(Beginning of Information given)

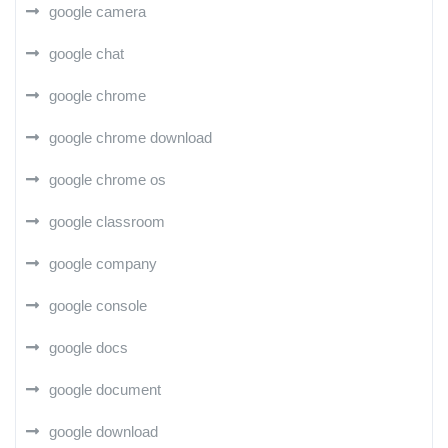
google camera
google chat
google chrome
google chrome download
google chrome os
google classroom
google company
google console
google docs
google document
google download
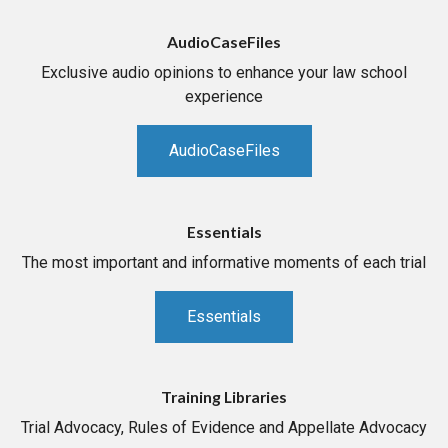
AudioCaseFiles
Exclusive audio opinions to enhance your law school
experience
AudioCaseFiles
Essentials
The most important and informative moments of each trial
Essentials
Training Libraries
Trial Advocacy, Rules of Evidence and Appellate Advocacy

(End of Information given)

▸ **To do**
In the listing above, find each line with the word "google" and copy it.

▸ **Exercise output**
google camera
google chat
google chrome
google chrome download
google chrome os
google classroom
google company
google console
google docs
google document
google download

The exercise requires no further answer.